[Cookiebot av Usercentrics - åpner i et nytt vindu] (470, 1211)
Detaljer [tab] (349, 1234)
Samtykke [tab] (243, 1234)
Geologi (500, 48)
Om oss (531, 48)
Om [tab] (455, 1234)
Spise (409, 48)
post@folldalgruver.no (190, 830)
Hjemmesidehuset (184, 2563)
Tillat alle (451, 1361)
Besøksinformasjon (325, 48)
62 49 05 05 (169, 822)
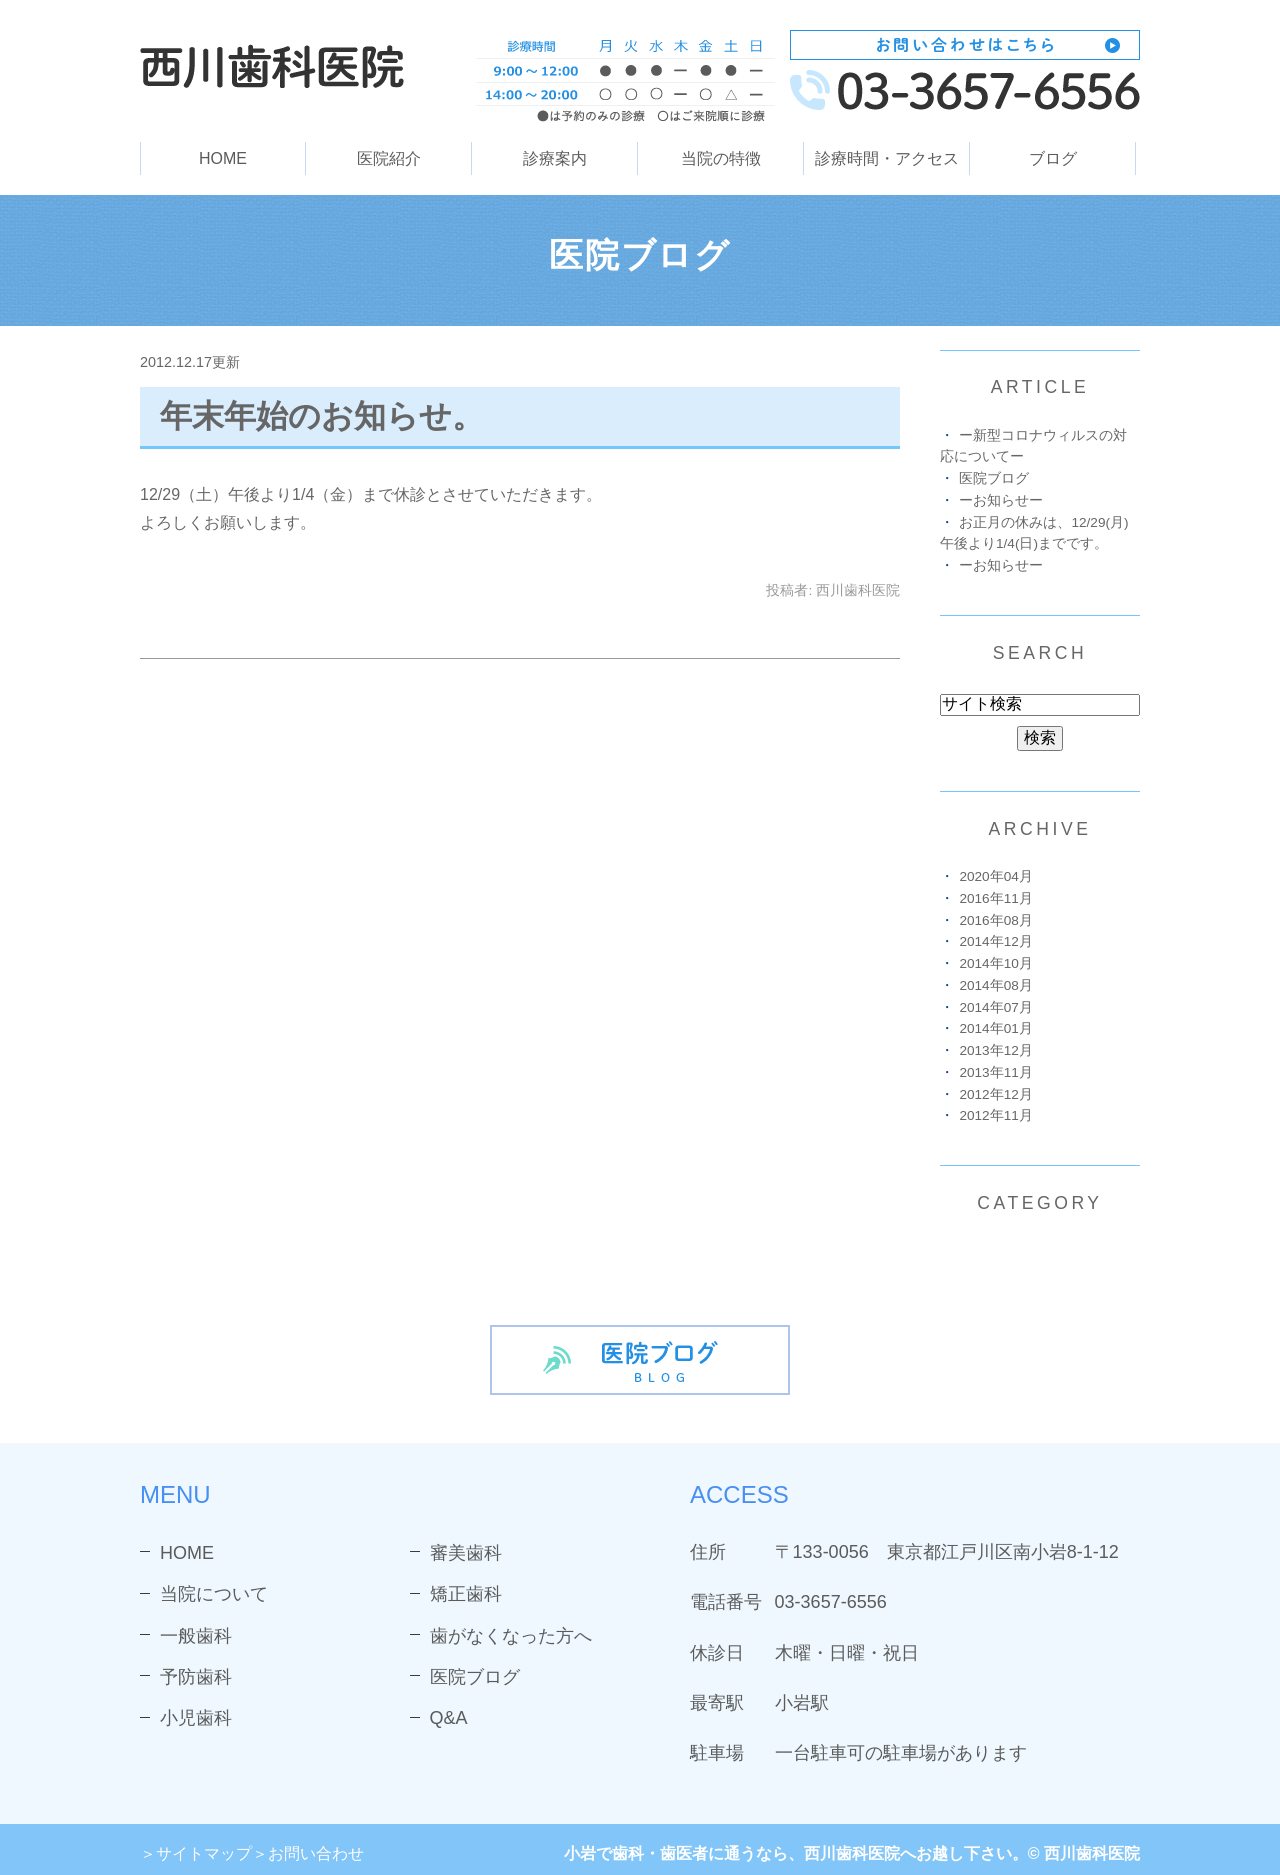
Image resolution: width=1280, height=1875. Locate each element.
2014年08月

__Task description__
The reply needs to repeat exactly the line containing "post@folldalgruver.no (190, 830)" and each line after it, through the final line of the entries above, and to skip the pictures.

__Answer for the task__
post@folldalgruver.no (190, 830)
Hjemmesidehuset (184, 2563)
Tillat alle (451, 1361)
Besøksinformasjon (325, 48)
62 49 05 05 (169, 822)
Image resolution: width=1280, height=1875. Locate each element.
2014年08月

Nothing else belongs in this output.